Only one span of the listing below is wanted: the lines from the one with "Identify the location of Online Service." through the one with "The height and width of the screenshot is (954, 768).", reproduced exactly, both ends kept.

++++ Source data ++++

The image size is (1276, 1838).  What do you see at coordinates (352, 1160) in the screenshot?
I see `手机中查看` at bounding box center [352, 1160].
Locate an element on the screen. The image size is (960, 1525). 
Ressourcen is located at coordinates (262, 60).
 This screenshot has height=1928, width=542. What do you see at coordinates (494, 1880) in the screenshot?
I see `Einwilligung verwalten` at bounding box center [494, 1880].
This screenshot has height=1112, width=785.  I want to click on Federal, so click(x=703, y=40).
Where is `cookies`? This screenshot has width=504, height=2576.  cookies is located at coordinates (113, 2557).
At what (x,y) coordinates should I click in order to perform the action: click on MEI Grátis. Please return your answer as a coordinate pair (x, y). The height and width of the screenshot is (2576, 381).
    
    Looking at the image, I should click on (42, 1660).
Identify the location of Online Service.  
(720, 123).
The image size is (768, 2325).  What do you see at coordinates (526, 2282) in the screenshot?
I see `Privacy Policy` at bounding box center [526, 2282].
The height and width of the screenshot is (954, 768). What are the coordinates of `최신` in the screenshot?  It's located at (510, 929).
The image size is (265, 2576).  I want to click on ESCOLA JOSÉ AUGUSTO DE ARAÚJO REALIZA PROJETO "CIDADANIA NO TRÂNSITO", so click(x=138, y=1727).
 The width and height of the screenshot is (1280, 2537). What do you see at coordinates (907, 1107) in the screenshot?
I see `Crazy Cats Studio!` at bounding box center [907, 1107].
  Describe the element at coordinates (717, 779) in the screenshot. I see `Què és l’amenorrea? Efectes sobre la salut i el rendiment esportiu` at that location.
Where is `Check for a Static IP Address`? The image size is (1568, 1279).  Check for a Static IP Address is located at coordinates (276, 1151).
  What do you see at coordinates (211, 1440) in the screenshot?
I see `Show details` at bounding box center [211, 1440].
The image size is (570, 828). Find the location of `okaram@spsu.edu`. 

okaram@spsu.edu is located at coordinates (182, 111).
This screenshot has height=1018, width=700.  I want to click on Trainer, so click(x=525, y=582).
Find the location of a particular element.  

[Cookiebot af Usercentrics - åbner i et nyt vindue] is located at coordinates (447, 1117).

++++

## Task solution
Identify the location of Online Service.  
(720, 123).
The image size is (768, 2325).  What do you see at coordinates (526, 2282) in the screenshot?
I see `Privacy Policy` at bounding box center [526, 2282].
The height and width of the screenshot is (954, 768). What are the coordinates of `최신` in the screenshot?  It's located at (510, 929).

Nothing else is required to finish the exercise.